As a TA for a graduate level Theory of Computation course, I dont understand why we have to teach the diagonalization proof of the undecidability of the halting problem. It is much easier if we just use a normal argument about functions in a programming language. Basically, functions correspond to Turing machines in a theory of computation context. In order to improve the situation, I came up with a simpler formulation based on the view of Turing machines as functions.

Suppose that we have this function Accept(M,w) which takes two arguments, a function M and its input w, and can tell you whether or not M(w) will output True. Basically, suppose that Accept is the hypothetical solver for the halting problem. To connect to usual theory of computing terminology, the fuction M corresponds to a Turing machine, True corresponds to reaching an accept state, and False corresponds to reject state. Note that although the argument M may go into infinite loops, never will Accept. Accept always returns True or False in a finite amount of time. Accept determines this without actually running M because M may go into an infinite loop and never return. This way of finding properties of programs without running them is usually called static analysis. It has the same essence as fortune-telling and all other sciences.

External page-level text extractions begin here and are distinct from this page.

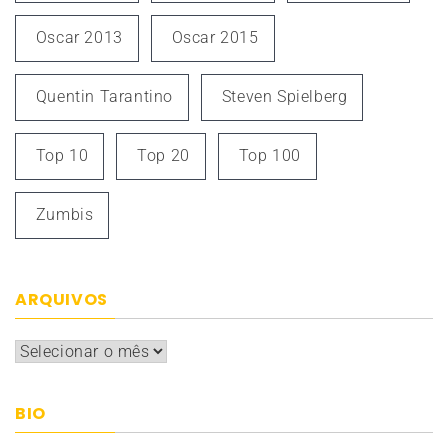
Oscar 2013
Oscar 2015
Quentin Tarantino
Steven Spielberg
Top 10
Top 20
Top 100
Zumbis
ARQUIVOS
Arquivos
BIO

Now we come to our simple contradiction: does the following expression (call it F) return True or False?

Accept(λm.not(Accept(m,m)), λm.not(Accept(m,m)))

It turns out that this question cannot be answered at all! If F returns True, then when we actually apply the function λm.not(Accept(m,m)) to the argument λm.not(Accept(m,m)), it should return True, right? But when we apply it, we get

not(Accept(λm.not(Accept(m,m)), λm.not(Accept(m,m))))

Notice that it is exactly the negation of the original expression F. This means that F should return False (because the actual run returns False). On the other hand, if F returns False, then when we actually apply the function on its argument, it will return True. Thus the contradiction. QED.

Some may argue that Im implicitly using diagonalization here. Well, you can say that they are equivalent in effect, but the equivalence doesnt mean that diagonalization is a good word for describing what Im doing. Actually Im just making a loop in a circuit. I dont see the diagonal, then why call it that way? The diagonal argument and the loop argument may have the same essence, but they are very different in their comprehensibility. I feel that the loop way is a much easier to understand than diagonalization.

An interesting final question may be, what is the connection between the above expressions with the Y combinator?

λf.(λx.f(x x)) (λx.f(x x))